Ordering Real Numbers on a Number Line
Ordering Real Numbers on a Number Line is a Grade 7 math skill in Big Ideas Math Advanced 2, Chapter 7: Real Numbers and the Pythagorean Theorem. Students learn to compare and order mixed sets of rational and irrational numbers by approximating irrational values as decimals, then plotting all numbers on a number line to determine their relative order from least to greatest.
Key Concepts
Property To order a mixed set of rational and irrational numbers visually, approximate the irrational numbers as decimals and convert any fractions. Then, plot all numbers on a number line to determine their relative positions. Numbers always increase in value from left to right on the number line.
Examples Order from least to greatest: 2.5, $\sqrt{7}$, $\frac{8}{3}$ Since $\sqrt{7} \approx 2.646$ and $\frac{8}{3} \approx 2.667$, the relative order is $2.5 < \sqrt{7} < \frac{8}{3}$. Order from least to greatest: $\sqrt{15}$, 4, 3.9, $\sqrt{14}$ Since $\sqrt{15} \approx 3.873$ and $\sqrt{14} \approx 3.742$, the sequence is $\sqrt{14} < \sqrt{15} < 3.9 < 4$.
Common Questions
How do you order a mix of rational and irrational numbers?

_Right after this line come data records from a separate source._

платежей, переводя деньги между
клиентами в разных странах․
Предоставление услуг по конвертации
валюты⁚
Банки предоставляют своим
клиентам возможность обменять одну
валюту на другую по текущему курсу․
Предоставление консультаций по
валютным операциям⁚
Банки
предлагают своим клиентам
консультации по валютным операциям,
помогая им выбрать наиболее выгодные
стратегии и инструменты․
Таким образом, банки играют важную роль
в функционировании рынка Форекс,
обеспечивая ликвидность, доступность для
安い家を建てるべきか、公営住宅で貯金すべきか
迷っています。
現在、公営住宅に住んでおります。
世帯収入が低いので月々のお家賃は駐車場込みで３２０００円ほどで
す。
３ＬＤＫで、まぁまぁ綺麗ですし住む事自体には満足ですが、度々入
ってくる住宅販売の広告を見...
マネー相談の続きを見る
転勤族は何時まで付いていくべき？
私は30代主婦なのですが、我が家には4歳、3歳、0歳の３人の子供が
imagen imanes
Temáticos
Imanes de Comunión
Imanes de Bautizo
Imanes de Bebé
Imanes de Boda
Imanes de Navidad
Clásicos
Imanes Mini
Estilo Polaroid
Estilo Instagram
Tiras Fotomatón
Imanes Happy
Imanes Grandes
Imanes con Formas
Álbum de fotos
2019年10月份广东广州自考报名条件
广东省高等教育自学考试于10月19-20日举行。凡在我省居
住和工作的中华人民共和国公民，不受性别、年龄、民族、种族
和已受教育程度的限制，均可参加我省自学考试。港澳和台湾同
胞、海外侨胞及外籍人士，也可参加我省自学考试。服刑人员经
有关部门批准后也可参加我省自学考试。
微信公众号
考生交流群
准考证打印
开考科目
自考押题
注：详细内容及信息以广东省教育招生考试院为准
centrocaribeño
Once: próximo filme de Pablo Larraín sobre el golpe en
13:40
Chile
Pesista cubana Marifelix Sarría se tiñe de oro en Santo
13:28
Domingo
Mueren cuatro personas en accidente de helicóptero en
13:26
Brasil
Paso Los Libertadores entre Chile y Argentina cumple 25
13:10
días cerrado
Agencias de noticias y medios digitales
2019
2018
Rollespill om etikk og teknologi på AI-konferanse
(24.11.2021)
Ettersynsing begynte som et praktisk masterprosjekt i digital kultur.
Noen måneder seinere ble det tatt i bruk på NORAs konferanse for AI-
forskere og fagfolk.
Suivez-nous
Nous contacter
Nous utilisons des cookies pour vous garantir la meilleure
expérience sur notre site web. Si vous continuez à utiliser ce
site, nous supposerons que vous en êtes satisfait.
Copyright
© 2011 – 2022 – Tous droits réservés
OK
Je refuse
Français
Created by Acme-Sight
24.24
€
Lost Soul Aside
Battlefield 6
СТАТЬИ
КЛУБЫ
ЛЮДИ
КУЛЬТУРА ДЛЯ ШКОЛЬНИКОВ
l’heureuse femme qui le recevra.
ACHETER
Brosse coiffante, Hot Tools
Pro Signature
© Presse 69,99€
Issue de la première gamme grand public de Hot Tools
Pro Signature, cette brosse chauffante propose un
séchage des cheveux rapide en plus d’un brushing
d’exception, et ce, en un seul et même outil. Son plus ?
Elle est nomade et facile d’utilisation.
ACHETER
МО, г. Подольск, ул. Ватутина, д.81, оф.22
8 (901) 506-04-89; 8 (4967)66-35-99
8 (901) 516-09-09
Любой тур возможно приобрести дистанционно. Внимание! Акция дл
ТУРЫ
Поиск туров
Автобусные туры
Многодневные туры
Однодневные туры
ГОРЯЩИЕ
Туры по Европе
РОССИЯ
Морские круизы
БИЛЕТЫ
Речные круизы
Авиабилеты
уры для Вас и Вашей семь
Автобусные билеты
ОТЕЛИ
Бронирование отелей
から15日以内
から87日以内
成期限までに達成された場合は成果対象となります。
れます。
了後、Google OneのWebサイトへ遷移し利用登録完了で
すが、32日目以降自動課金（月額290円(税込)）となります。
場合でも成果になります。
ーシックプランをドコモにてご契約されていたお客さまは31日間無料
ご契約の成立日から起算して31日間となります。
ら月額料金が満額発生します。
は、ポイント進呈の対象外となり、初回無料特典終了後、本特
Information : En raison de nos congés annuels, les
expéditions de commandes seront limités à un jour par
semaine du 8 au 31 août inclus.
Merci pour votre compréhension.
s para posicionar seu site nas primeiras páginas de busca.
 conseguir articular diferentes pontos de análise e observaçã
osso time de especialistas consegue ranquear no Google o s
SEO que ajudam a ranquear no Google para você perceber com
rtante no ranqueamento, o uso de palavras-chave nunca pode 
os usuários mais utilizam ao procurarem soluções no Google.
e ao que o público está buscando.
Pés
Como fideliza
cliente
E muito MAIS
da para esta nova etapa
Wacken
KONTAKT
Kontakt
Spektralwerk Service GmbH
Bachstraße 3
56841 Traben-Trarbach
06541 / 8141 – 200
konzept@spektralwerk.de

Approximate any irrational numbers (like square roots) as decimals and convert fractions to decimals. Then compare the decimal values to determine the order from least to greatest.
How do you order 2.5, the square root of 7, and 8/3 from least to greatest?
Approximate: square root of 7 is about 2.646 and 8/3 is about 2.667. So the order is 2.5 < sqrt(7) < 8/3.
Which direction is greater on a number line?
Numbers increase in value from left to right on a number line. A number to the right of another is always greater.
How do you compare square root of 14 and square root of 15?
Since 14 < 15, sqrt(14) < sqrt(15). Approximately sqrt(14) is 3.742 and sqrt(15) is 3.873.